== Records excerpted from a collection ==
╭──
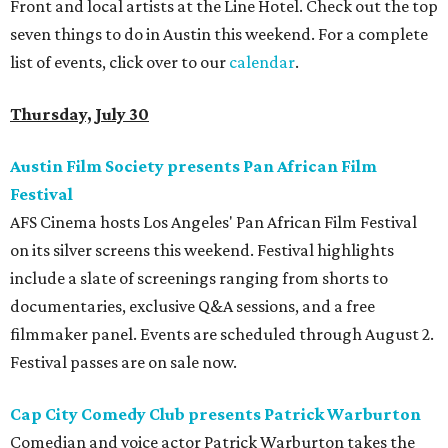
Front and local artists at the Line Hotel. Check out the top
seven things to do in Austin this weekend. For a complete
list of events, click over to our
calendar
.
Thursday, July 30
Austin Film Society presents Pan African Film
Festival
AFS Cinema hosts Los Angeles' Pan African Film Festival
on its silver screens this weekend. Festival highlights
include a slate of screenings ranging from shorts to
documentaries, exclusive Q&A sessions, and a free
filmmaker panel. Events are scheduled through August 2.
Festival passes are on sale now.
Cap City Comedy Club presents Patrick Warburton
Comedian and voice actor Patrick Warburton takes the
╰──
== DIRECTIONS ==
What is needed here is how many lines of the entries contain "African"; give that number alone.

== ANSWER ==
2